BEGIN
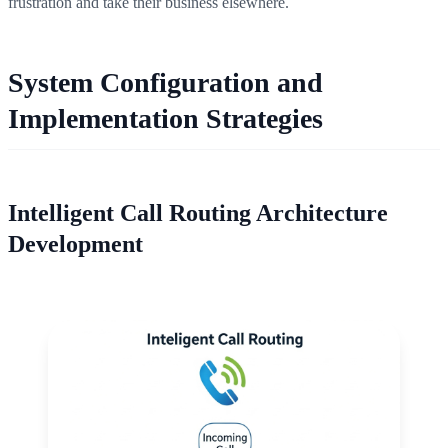
frustration and take their business elsewhere.
System Configuration and
Implementation Strategies
Intelligent Call Routing Architecture
Development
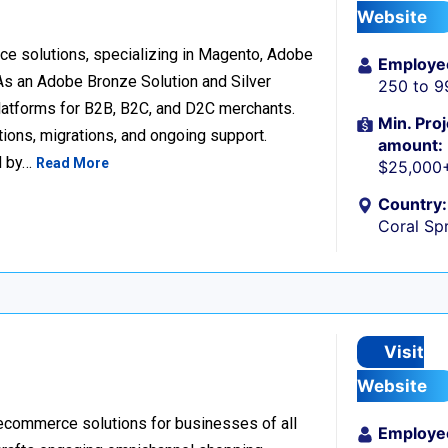
Website
e solutions, specializing in Magento, Adobe
Employe
 an Adobe Bronze Solution and Silver
250 to 9
platforms for B2B, B2C, and D2C merchants.
Min. Proj
ions, migrations, and ongoing support.
amount:
d by…
Read More
$25,000
Country:
Coral Spr
Visit
Website
 ecommerce solutions for businesses of all
Employe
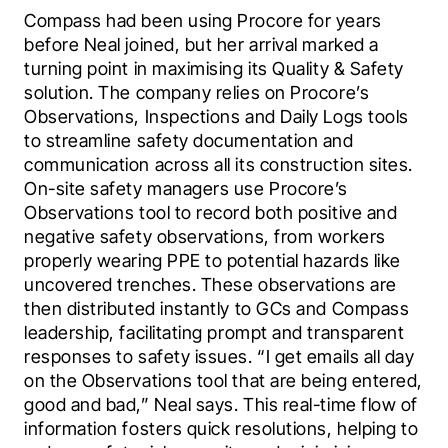
Compass had been using Procore for years 
before Neal joined, but her arrival marked a 
turning point in maximising its Quality & Safety 
solution. The company relies on Procore’s 
Observations, Inspections and Daily Logs tools 
to streamline safety documentation and 
communication across all its construction sites. 
On-site safety managers use Procore’s 
Observations tool to record both positive and 
negative safety observations, from workers 
properly wearing PPE to potential hazards like 
uncovered trenches. These observations are 
then distributed instantly to GCs and Compass 
leadership, facilitating prompt and transparent 
responses to safety issues. “I get emails all day 
on the Observations tool that are being entered, 
good and bad,” Neal says. This real-time flow of 
information fosters quick resolutions, helping to 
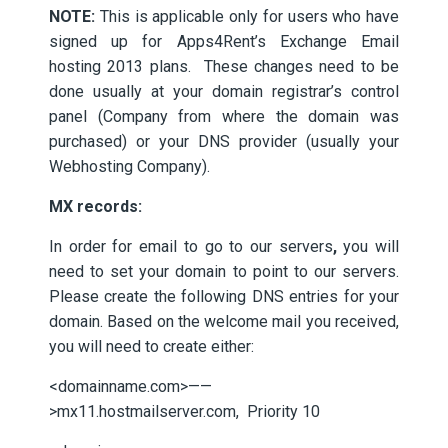
NOTE:
This is applicable only for users who have
signed up for Apps4Rent’s Exchange Email
hosting 2013 plans. These changes need to be
done usually at your domain registrar’s control
panel (Company from where the domain was
purchased) or your DNS provider (usually your
Webhosting Company).
MX records:
In order for email to go to our servers
,
you will
need to set your domain to point to our servers.
Please create the following DNS entries for your
domain. Based on the welcome mail you received,
you will need to create either:
<domainname.com>——
>mx11.hostmailserver.com, Priority 10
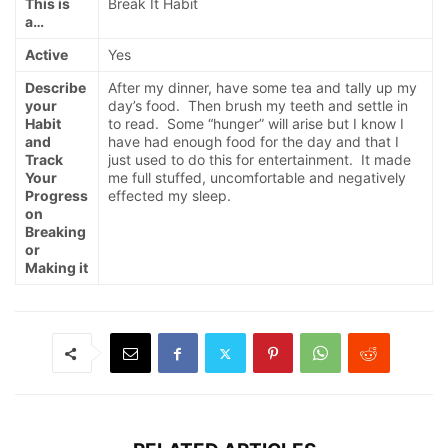
This is
Break It Habit
a…
Active
Yes
Describe
After my dinner, have some tea and tally up my
your
day’s food. Then brush my teeth and settle in
Habit
to read. Some “hunger” will arise but I know I
and
have had enough food for the day and that I
Track
just used to do this for entertainment. It made
Your
me full stuffed, uncomfortable and negatively
Progress
effected my sleep.
on
Breaking
or
Making it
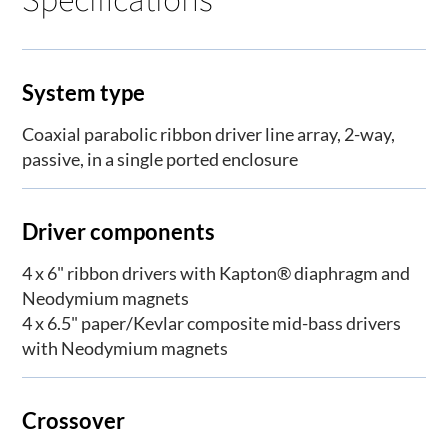
System type
Coaxial parabolic ribbon driver line array, 2-way,
passive, in a single ported enclosure
Driver components
4 x 6" ribbon drivers with Kapton® diaphragm and
Neodymium magnets
4 x 6.5" paper/Kevlar composite mid-bass drivers
with Neodymium magnets
Crossover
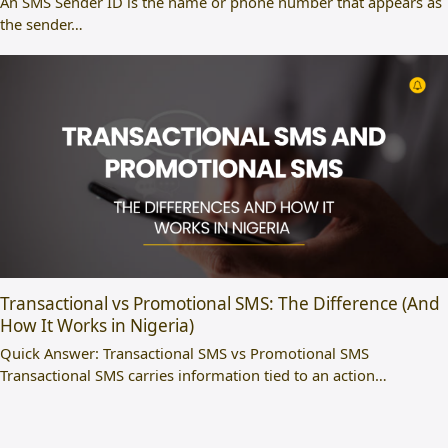
An SMS Sender ID is the name or phone number that appears as
the sender…
Transactional vs Promotional SMS: The Difference (And
How It Works in Nigeria)
Quick Answer: Transactional SMS vs Promotional SMS
Transactional SMS carries information tied to an action…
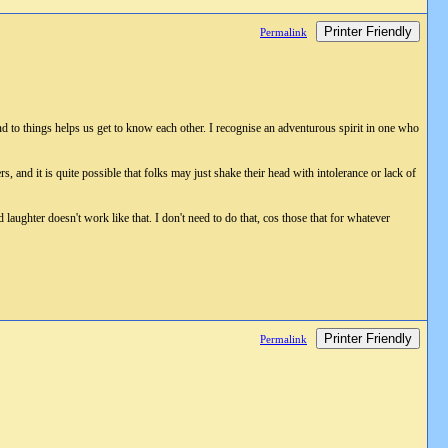
Printer Friendly
Permalink
nd to things helps us get to know each other. I recognise an adventurous spirit in one who
, and it is quite possible that folks may just shake their head with intolerance or lack of
d laughter doesn't work like that. I don't need to do that, cos those that for whatever
Printer Friendly
Permalink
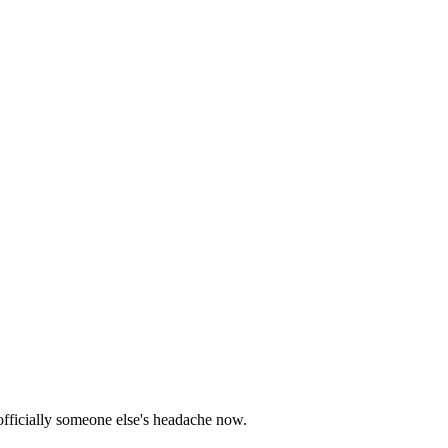
 officially someone else's headache now.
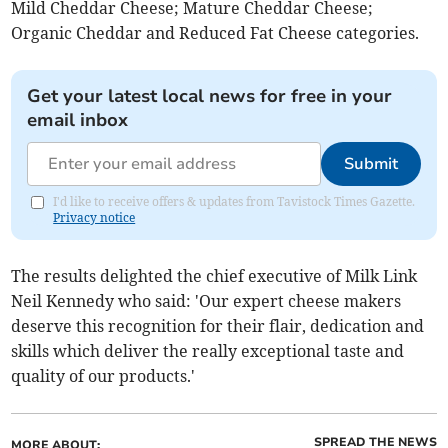
Mild Cheddar Cheese; Mature Cheddar Cheese;
Organic Cheddar and Reduced Fat Cheese categories.
Get your latest local news for free in your
email inbox
Submit
I'd like to receive offers & updates from Tavistock Times Gazette.
Privacy notice
The results delighted the chief executive of Milk Link
Neil Kennedy who said: 'Our expert cheese makers
deserve this recognition for their flair, dedication and
skills which deliver the really exceptional taste and
quality of our products.'
SPREAD THE NEWS
MORE ABOUT:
END
Among the entries above, locate the line with "Quick Answer: Transactional" and the line with "officially someone else's headache now.". Give those two lines and all lines between them again, exactly, leaving out the pictures.

SOLUTION:
Quick Answer: Transactional SMS vs Promotional SMS
Transactional SMS carries information tied to an action…
Printer Friendly
Permalink
nd to things helps us get to know each other. I recognise an adventurous spirit in one who
, and it is quite possible that folks may just shake their head with intolerance or lack of
d laughter doesn't work like that. I don't need to do that, cos those that for whatever
Printer Friendly
Permalink
 officially someone else's headache now.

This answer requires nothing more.